* **Work item**:
In the listing below, find the line containing "آیا آریابهکار برای" and the line containing "تواند تعمیر نماید؟". Repeat exactly those two lines and every line between them.

* **Task inputs**:
========================================================================

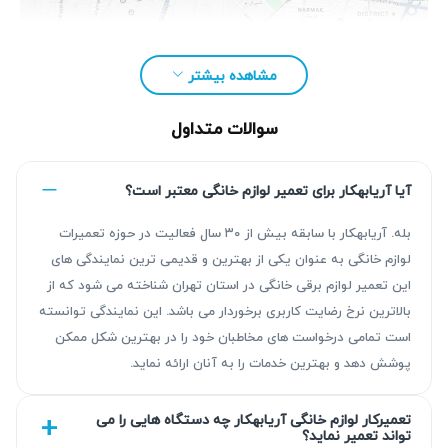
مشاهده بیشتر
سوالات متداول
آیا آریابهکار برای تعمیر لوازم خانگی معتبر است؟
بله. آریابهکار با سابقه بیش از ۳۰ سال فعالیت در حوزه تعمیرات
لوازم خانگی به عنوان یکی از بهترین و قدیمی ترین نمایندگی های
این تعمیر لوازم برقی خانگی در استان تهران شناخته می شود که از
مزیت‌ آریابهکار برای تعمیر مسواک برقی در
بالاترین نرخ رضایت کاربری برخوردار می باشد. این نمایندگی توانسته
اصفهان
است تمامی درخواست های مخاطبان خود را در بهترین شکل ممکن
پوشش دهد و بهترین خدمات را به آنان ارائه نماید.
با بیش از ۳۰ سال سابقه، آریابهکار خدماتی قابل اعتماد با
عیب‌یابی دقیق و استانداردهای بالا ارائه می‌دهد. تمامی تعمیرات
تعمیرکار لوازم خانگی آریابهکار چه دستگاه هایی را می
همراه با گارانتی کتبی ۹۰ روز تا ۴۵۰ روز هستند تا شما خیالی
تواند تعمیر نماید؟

========================================================================

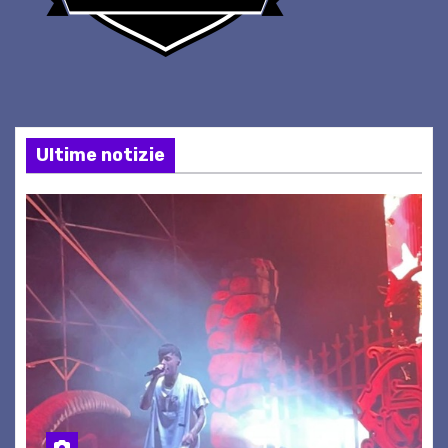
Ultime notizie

========================================================================

* **Solved problem**:
آیا آریابهکار برای تعمیر لوازم خانگی معتبر است؟
بله. آریابهکار با سابقه بیش از ۳۰ سال فعالیت در حوزه تعمیرات
لوازم خانگی به عنوان یکی از بهترین و قدیمی ترین نمایندگی های
این تعمیر لوازم برقی خانگی در استان تهران شناخته می شود که از
مزیت‌ آریابهکار برای تعمیر مسواک برقی در
بالاترین نرخ رضایت کاربری برخوردار می باشد. این نمایندگی توانسته
اصفهان
است تمامی درخواست های مخاطبان خود را در بهترین شکل ممکن
پوشش دهد و بهترین خدمات را به آنان ارائه نماید.
با بیش از ۳۰ سال سابقه، آریابهکار خدماتی قابل اعتماد با
عیب‌یابی دقیق و استانداردهای بالا ارائه می‌دهد. تمامی تعمیرات
تعمیرکار لوازم خانگی آریابهکار چه دستگاه هایی را می
همراه با گارانتی کتبی ۹۰ روز تا ۴۵۰ روز هستند تا شما خیالی
تواند تعمیر نماید؟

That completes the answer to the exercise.